Naming Rights Spur Controversy at Yale U.

Should Yale University name a college after its chief investment officer?

Usually such naming rights are reserved for donors of large sums. And a group of alumni believe that Yale’s investment manager, has indirectly donated millions of dollars —- by earning a far smaller salary at Yale than he could command on Wall Street.

According to an article in The Yale Daily News, a group of anonymous alumni are pushing Yale to name a college after David Swensen, who as the institution’s investment manager for 23 years has helped increase its endowment from $1.3-billion to $22.5-billion.

In a full-page advertisement in the newspaper, the alumni suggest that Mr.
Swensen has sacrificed a $100-million Wall Street salary to work for Yale.

But Robert Frank, author of The Wall Street Journal’s The Wealth Report,
balks at giving the financial guru naming rights.

“Maybe Mr. Swensen could make $100-million a year, maybe not. But measuring
someone’s contribution based on their theoretical salary in another job is
misleading. It’s like saying Hank Paulson [former head of Goldman Sachs who
now leads the U.S. Treasury Department] should have a federal building named
after him because he’s giving up millions (or billions) he could be making
in the private sector,” writes Mr. Frank.

Do you think Yale should name a college after Mr. Swensen? If not, how
should a nonprofit group honor a successful financial manager?

— Ian Wilhelm

Comments

  1. My institution is named after a past president, and there are named memorials for other past presidents, trustees, deans, and professors. I think it’s altogether appropriate for a college to honor a financial manager if the institution thinks that individual made an equally substantive contribution. Clearly the institution gives up the ability to have someone pay for the naming rights of that particular college, but is any institution lacking for things to be named?

    — chronanon    Apr 22, 09:54 AM    #

  2. It seems … unseemly to name a new college after someone who’s alive and still in Yale’s employ. What if (God forbid!) he turns crooked next year and embezzles a fortune from the school? What if he has to resign in a cloud of controversy over a sex scandal or something like that? Do they sandblast his name off the wall and change everyone’s intramural T-shirts?

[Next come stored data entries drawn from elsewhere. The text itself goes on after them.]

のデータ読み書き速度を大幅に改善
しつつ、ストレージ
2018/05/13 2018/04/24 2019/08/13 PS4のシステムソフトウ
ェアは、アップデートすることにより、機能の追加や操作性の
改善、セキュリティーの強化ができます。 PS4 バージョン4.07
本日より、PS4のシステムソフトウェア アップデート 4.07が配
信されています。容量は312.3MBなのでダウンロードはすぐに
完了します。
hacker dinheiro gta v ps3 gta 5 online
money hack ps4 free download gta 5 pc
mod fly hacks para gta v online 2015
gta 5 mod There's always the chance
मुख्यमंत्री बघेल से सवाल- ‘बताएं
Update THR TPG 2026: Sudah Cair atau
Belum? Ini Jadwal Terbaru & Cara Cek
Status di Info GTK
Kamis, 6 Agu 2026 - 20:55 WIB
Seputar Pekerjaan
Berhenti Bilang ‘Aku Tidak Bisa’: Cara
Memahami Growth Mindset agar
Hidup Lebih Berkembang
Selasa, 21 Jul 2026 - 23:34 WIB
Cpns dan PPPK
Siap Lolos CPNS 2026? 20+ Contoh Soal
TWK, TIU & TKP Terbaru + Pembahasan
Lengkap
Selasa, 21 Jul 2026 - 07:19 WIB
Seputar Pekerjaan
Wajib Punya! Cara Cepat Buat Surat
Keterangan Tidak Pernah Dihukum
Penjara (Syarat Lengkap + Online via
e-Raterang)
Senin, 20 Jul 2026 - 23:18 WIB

    It would be safer to wait and honor him at the end of his tenure at Yale, when the sum total of his contribution is known.

    (Not to cast aspersions. I have no reason to believe that he’s not a righteous, upstanding man who wouldn’t think of either embezzling or harassing. I’m just throwing out some hypotheticals.)

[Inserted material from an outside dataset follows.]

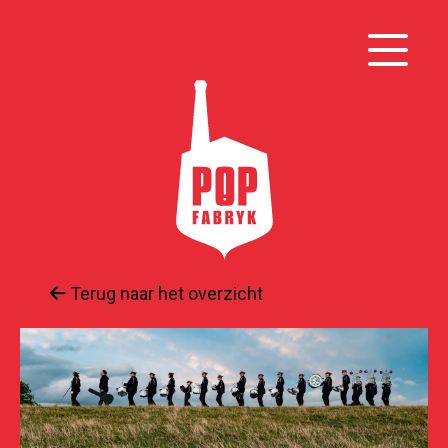
Terug naar het overzicht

    In the meantime, an appropriate honor for Swensen might be a scholarship/fellowship in the economics department or at SOM — something to benefit someone studying in the field in which Swensen has excelled. That would be easy enough to re-name/remove if necessary.

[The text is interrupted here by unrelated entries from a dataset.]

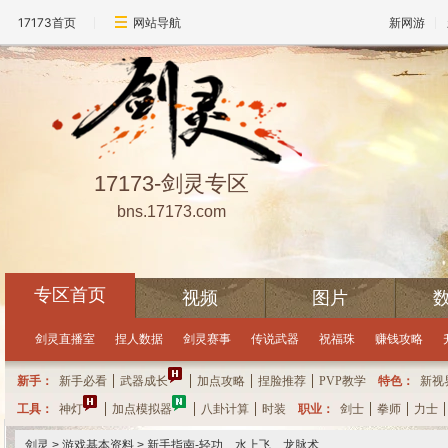
17173首页
网站导航
新网游
17173-剑灵专区
bns.17173.com
专区首页
视频
图片
点击领取礼包
每小时可抽奖一次哦
10
分
10
秒
距离下次抽奖还有
剑灵直播室
捏人数据
剑灵赛事
传说武器
祝福珠
赚钱攻略
新手：
新手必看
武器成长
加点攻略
捏脸推荐
PVP教学
特色：
新视
工具：
神灯
加点模拟器
八卦计算
时装
职业：
剑士
拳师
力士
剑灵
>
游戏基本资料
> 新手指南-轻功、水上飞、龙脉术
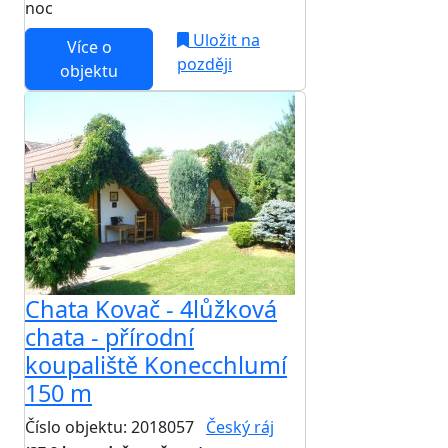
noc
Uložit na
Více o
později
objektu
Chata Kovač - 4lůžková
chata - přírodní
koupaliště Konecchlumí
150 m
Číslo objektu: 2018057
Český ráj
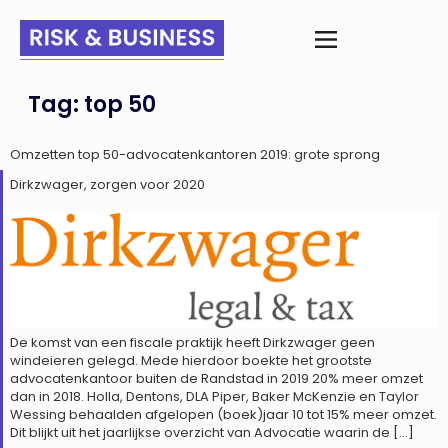
Tag:
top 50
Omzetten top 50-advocatenkantoren 2019: grote sprong
Dirkzwager, zorgen voor 2020
De komst van een fiscale praktijk heeft Dirkzwager geen
windeieren gelegd. Mede hierdoor boekte het grootste
advocatenkantoor buiten de Randstad in 2019 20% meer omzet
dan in 2018. Holla, Dentons, DLA Piper, Baker McKenzie en Taylor
Wessing behaalden afgelopen (boek)jaar 10 tot 15% meer omzet.
Dit blijkt uit het jaarlijkse overzicht van Advocatie waarin de […]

    As an alum, I’d like to see the new college(s) named for prominent female graduates. We’ve got 12 white male names carved over the gates … can we get at least one woman up there?

    — mccxxiii    Apr 22, 10:09 AM    #

  3. Maybe Yale should wait to see what effect that mortgage crisis will have on their investment portfolio before they get too dreamy and arrogant but money that is not… not… not real

    — t    Apr 22, 10:27 AM    #

Commenting is closed for this article.